# What you should do
Without any pictures, restate the full set of records below exactly.

Page-level text extractions
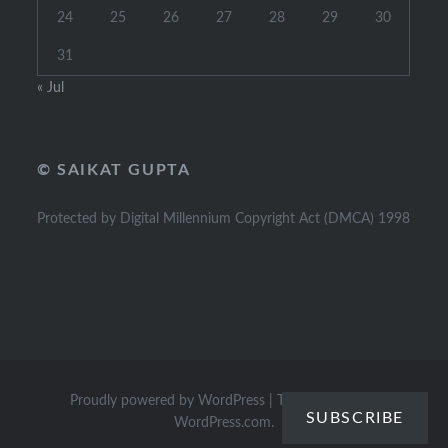
24
25
26
27
28
29
30
31
« Jul
© SAIKAT GUPTA
Protected by Digital Millennium Copyright Act (DMCA) 1998
Proudly powered by WordPress
|
Theme: Dyad by
SUBSCRIBE
WordPress.com
.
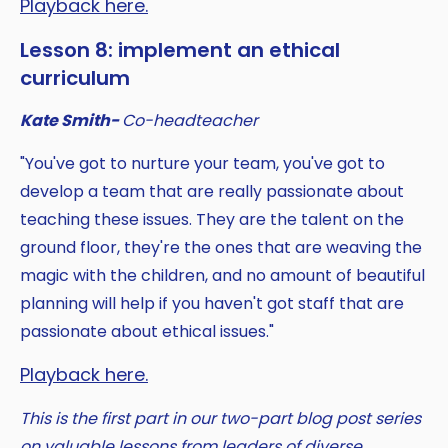
Playback here.
Lesson 8: implement an ethical
curriculum
Kate Smith-
Co-headteacher
"You've got to nurture your team, you've got to
develop a team that are really passionate about
teaching these issues. They are the talent on the
ground floor, they're the ones that are weaving the
magic with the children, and no amount of beautiful
planning will help if you haven't got staff that are
passionate about ethical issues."
Playback here.
This is the first part in our two-part blog post series
on valuable lessons from leaders of diverse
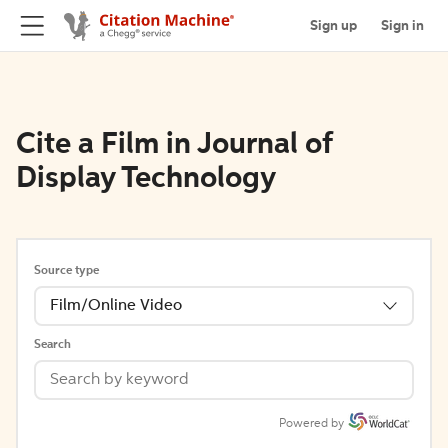
Sign up
Sign in
Cite a Film in Journal of
Display Technology
Source type
Film/Online Video
Search
Powered by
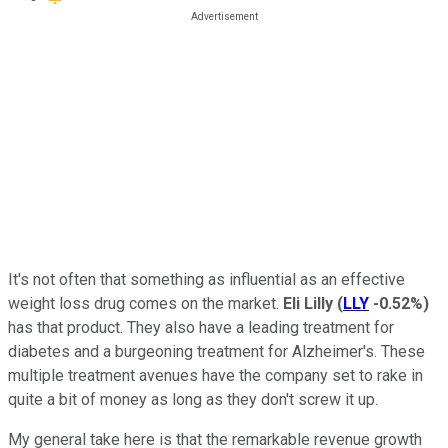
It's not often that something as influential as an effective
weight loss drug comes on the market.
Eli Lilly
(
LLY
-0.52%
)
has that product. They also have a leading treatment for
diabetes and a burgeoning treatment for Alzheimer's. These
multiple treatment avenues have the company set to rake in
quite a bit of money as long as they don't screw it up.
My general take here is that the remarkable revenue growth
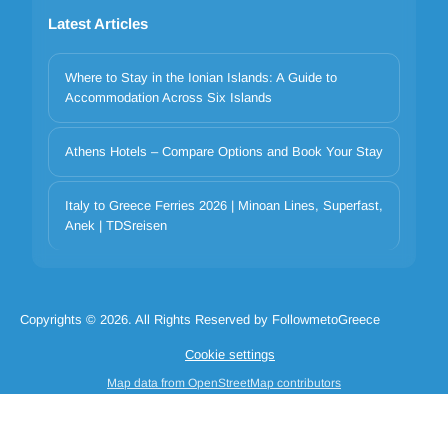
Latest Articles
Where to Stay in the Ionian Islands: A Guide to
Accommodation Across Six Islands
Athens Hotels – Compare Options and Book Your Stay
Italy to Greece Ferries 2026 | Minoan Lines, Superfast,
Your privacy matters
Anek | TDSreisen
We use cookies to improve your experience. Choose which
categories to allow. Essential cookies are always on for security and
core functionality.
Copyrights © 2026. All Rights Reserved by FollowmetoGreece
Necessary
Preferences
Analytics
Marketing
Cookie settings
Reject all
Accept selected
Accept all
Map data from OpenStreetMap contributors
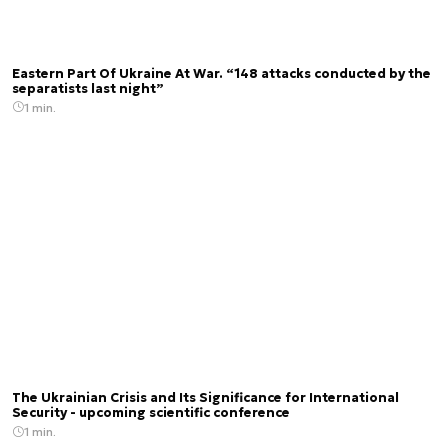
Eastern Part Of Ukraine At War. “148 attacks conducted by the
separatists last night”
1 min.
The Ukrainian Crisis and Its Significance for International
Security - upcoming scientific conference
1 min.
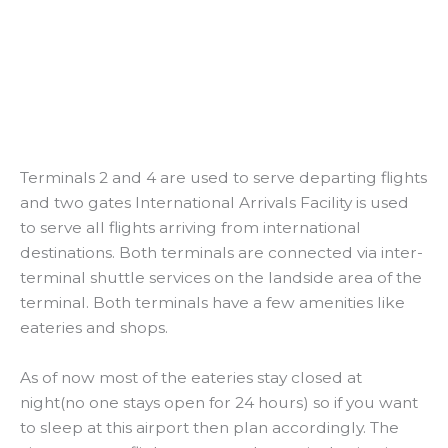
Terminals 2 and 4 are used to serve departing flights
and two gates International Arrivals Facility is used
to serve all flights arriving from international
destinations. Both terminals are connected via inter-
terminal shuttle services on the landside area of the
terminal. Both terminals have a few amenities like
eateries and shops.
As of now most of the eateries stay closed at
night(no one stays open for 24 hours) so if you want
to sleep at this airport then plan accordingly. The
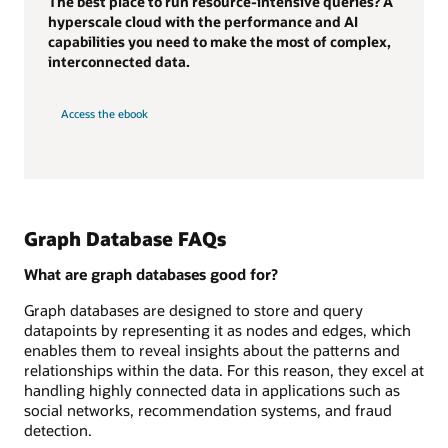
The best place to run resource-intensive queries? A
hyperscale cloud with the performance and AI
capabilities you need to make the most of complex,
interconnected data.
Access the ebook
Graph Database FAQs
What are graph databases good for?
Graph databases are designed to store and query
datapoints by representing it as nodes and edges, which
enables them to reveal insights about the patterns and
relationships within the data. For this reason, they excel at
handling highly connected data in applications such as
social networks, recommendation systems, and fraud
detection.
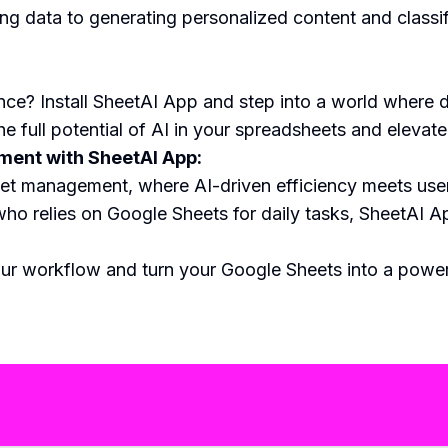
ing data to generating personalized content and classif
nce? Install SheetAI App and step into a world wher
he full potential of AI in your spreadsheets and elevat
ent with SheetAI App:
et management, where AI-driven efficiency meets user-
ho relies on Google Sheets for daily tasks, SheetAI Ap
r workflow and turn your Google Sheets into a powerh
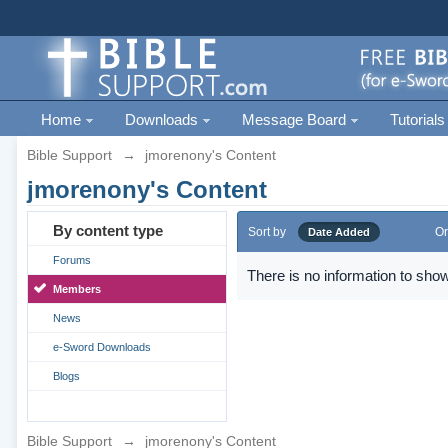
Home
Downloads
Message Board
Tutorials
Bible Support
→
jmorenony's Content
jmorenony's Content
By content type
Sort by
Or
Date Added
Forums
There is no information to show
Members
News
e-Sword Downloads
Blogs
Bible Support
→
jmorenony's Content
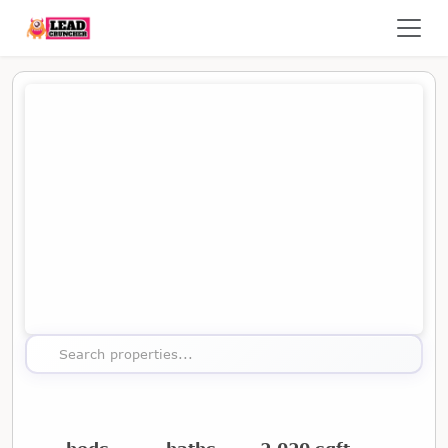
Map showing the location of this property
Search properties...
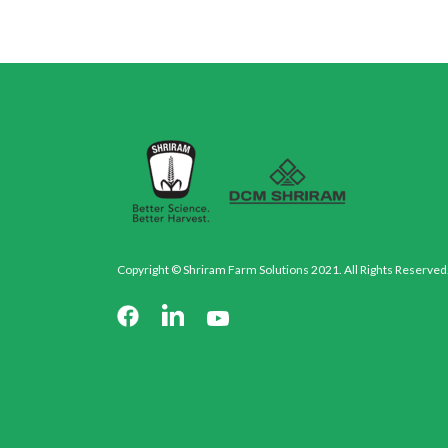
Copyright © Shriram Farm Solutions 2021. All Rights Reserved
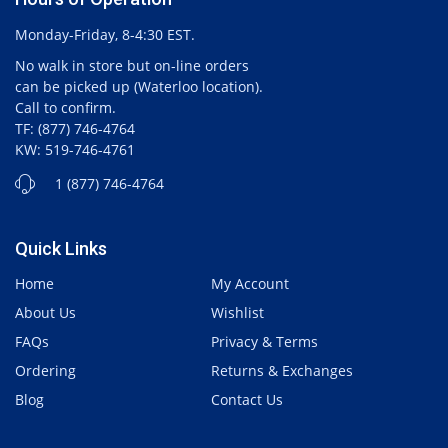
Monday-Friday, 8-4:30 EST.
No walk in store but on-line orders
can be picked up (Waterloo location).
Call to confirm.
TF: (877) 746-4764
KW: 519-746-4761
1 (877) 746-4764
Quick Links
Home
My Account
About Us
Wishlist
FAQs
Privacy & Terms
Ordering
Returns & Exchanges
Blog
Contact Us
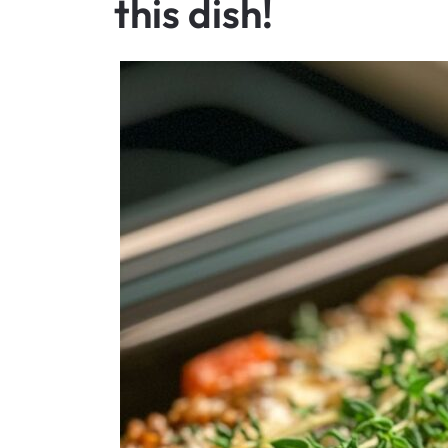
this dish!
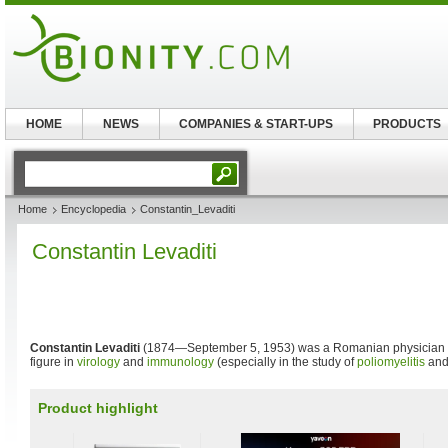
HOME
NEWS
COMPANIES & START-UPS
PRODUCTS
Home
Encyclopedia
Constantin_Levaditi
Constantin Levaditi
Constantin Levaditi
(1874—September 5, 1953) was a Romanian physician
figure in
virology
and
immunology
(especially in the study of
poliomyelitis
an
Product highlight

# Answer to the problem
24
25
26
27
28
29
30
31
« Jul
© SAIKAT GUPTA
Protected by Digital Millennium Copyright Act (DMCA) 1998
Proudly powered by WordPress
|
Theme: Dyad by
SUBSCRIBE
WordPress.com
.
Playback here.
Lesson 8: implement an ethical
curriculum
Kate Smith-
Co-headteacher
"You've got to nurture your team, you've got to
develop a team that are really passionate about
teaching these issues. They are the talent on the
ground floor, they're the ones that are weaving the
magic with the children, and no amount of beautiful
planning will help if you haven't got staff that are
passionate about ethical issues."
Playback here.
This is the first part in our two-part blog post series
on valuable lessons from leaders of diverse
Sign up
Sign in
Cite a Film in Journal of
Display Technology
Source type
Film/Online Video
Search
Powered by
It's not often that something as influential as an effective
weight loss drug comes on the market.
Eli Lilly
(
LLY
-0.52%
)
has that product. They also have a leading treatment for
diabetes and a burgeoning treatment for Alzheimer's. These
multiple treatment avenues have the company set to rake in
quite a bit of money as long as they don't screw it up.
My general take here is that the remarkable revenue growth
Latest Articles
Where to Stay in the Ionian Islands: A Guide to
Accommodation Across Six Islands
Athens Hotels – Compare Options and Book Your Stay
Italy to Greece Ferries 2026 | Minoan Lines, Superfast,
Your privacy matters
Anek | TDSreisen
We use cookies to improve your experience. Choose which
categories to allow. Essential cookies are always on for security and
core functionality.
Copyrights © 2026. All Rights Reserved by FollowmetoGreece
Necessary
Preferences
Analytics
Marketing
Cookie settings
Reject all
Accept selected
Accept all
Map data from OpenStreetMap contributors
Eastern Part Of Ukraine At War. “148 attacks conducted by the
separatists last night”
1 min.
The Ukrainian Crisis and Its Significance for International
Security - upcoming scientific conference
1 min.
Terminals 2 and 4 are used to serve departing flights
and two gates International Arrivals Facility is used
to serve all flights arriving from international
destinations. Both terminals are connected via inter-
terminal shuttle services on the landside area of the
terminal. Both terminals have a few amenities like
eateries and shops.
As of now most of the eateries stay closed at
night(no one stays open for 24 hours) so if you want
to sleep at this airport then plan accordingly. The
The best place to run resource-intensive queries? A
hyperscale cloud with the performance and AI
capabilities you need to make the most of complex,
interconnected data.
Access the ebook
Graph Database FAQs
What are graph databases good for?
Graph databases are designed to store and query
datapoints by representing it as nodes and edges, which
enables them to reveal insights about the patterns and
relationships within the data. For this reason, they excel at
handling highly connected data in applications such as
social networks, recommendation systems, and fraud
detection.
ing data to generating personalized content and classif
nce? Install SheetAI App and step into a world wher
he full potential of AI in your spreadsheets and elevat
ent with SheetAI App:
et management, where AI-driven efficiency meets user-
ho relies on Google Sheets for daily tasks, SheetAI Ap
r workflow and turn your Google Sheets into a powerh
Home
Downloads
Message Board
Tutorials
Bible Support
→
jmorenony's Content
jmorenony's Content
By content type
Sort by
Or
Date Added
Forums
There is no information to show
Members
News
e-Sword Downloads
Blogs
Bible Support
→
jmorenony's Content
Map showing the location of this property
Search properties...
Copyright © Shriram Farm Solutions 2021. All Rights Reserved
Monday-Friday, 8-4:30 EST.
No walk in store but on-line orders
can be picked up (Waterloo location).
Call to confirm.
TF: (877) 746-4764
KW: 519-746-4761
1 (877) 746-4764
Quick Links
Home
My Account
About Us
Wishlist
FAQs
Privacy & Terms
Ordering
Returns & Exchanges
Blog
Contact Us
this dish!
HOME
NEWS
COMPANIES & START-UPS
PRODUCTS
Home
Encyclopedia
Constantin_Levaditi
Constantin Levaditi
Constantin Levaditi
(1874—September 5, 1953) was a Romanian physician
figure in
virology
and
immunology
(especially in the study of
poliomyelitis
an
Product highlight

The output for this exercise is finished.